→ Task statement:
Every line of the data that includes "าขนย" should be copied out.

→ Extracted records:
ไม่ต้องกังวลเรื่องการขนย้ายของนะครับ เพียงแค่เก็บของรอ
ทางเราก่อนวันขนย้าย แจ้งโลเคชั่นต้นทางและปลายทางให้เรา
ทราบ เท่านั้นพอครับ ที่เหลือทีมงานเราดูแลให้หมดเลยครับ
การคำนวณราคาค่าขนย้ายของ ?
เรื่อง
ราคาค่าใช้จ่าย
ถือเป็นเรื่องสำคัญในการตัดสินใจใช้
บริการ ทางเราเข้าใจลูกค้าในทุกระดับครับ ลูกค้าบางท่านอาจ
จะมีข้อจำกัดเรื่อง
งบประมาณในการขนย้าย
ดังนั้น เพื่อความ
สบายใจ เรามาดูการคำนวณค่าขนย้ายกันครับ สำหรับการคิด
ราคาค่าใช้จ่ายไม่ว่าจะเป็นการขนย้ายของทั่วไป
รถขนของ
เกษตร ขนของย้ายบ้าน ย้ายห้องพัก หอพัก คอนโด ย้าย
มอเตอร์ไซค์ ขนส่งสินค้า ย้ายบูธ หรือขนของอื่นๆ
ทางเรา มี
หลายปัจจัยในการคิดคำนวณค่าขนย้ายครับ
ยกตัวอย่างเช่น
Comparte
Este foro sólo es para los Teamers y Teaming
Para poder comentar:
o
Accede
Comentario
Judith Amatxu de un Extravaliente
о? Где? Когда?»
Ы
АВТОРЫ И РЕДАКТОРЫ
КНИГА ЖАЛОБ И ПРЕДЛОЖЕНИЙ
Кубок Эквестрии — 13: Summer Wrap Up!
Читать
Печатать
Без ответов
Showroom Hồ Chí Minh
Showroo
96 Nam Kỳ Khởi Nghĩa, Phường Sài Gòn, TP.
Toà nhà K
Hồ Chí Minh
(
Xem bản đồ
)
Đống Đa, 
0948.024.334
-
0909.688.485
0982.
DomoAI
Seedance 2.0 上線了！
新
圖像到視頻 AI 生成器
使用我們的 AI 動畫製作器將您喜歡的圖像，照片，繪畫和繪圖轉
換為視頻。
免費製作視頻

→ Output for this exercise:
การคำนวณราคาค่าขนย้ายของ ?
สบายใจ เรามาดูการคำนวณค่าขนย้ายกันครับ สำหรับการคิด
หลายปัจจัยในการคิดคำนวณค่าขนย้ายครับ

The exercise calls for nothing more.